Saved entries:
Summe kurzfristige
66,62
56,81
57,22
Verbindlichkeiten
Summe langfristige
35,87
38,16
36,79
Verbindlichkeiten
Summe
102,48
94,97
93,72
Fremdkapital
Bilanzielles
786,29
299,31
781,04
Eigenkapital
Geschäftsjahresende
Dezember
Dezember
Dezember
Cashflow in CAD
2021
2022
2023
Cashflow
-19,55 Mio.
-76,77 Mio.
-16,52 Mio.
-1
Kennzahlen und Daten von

==

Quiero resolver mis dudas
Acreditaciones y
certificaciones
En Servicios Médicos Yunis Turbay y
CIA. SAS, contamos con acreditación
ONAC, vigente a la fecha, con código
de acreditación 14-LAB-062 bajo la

What is expected:
Look back at the data above. Transcribe exactly the lines starting at the line that contains "Geschäftsjahresende" and ending at the line that contains "Kennzahlen und Daten von".

Expected answer:
Geschäftsjahresende
Dezember
Dezember
Dezember
Cashflow in CAD
2021
2022
2023
Cashflow
-19,55 Mio.
-76,77 Mio.
-16,52 Mio.
-1
Kennzahlen und Daten von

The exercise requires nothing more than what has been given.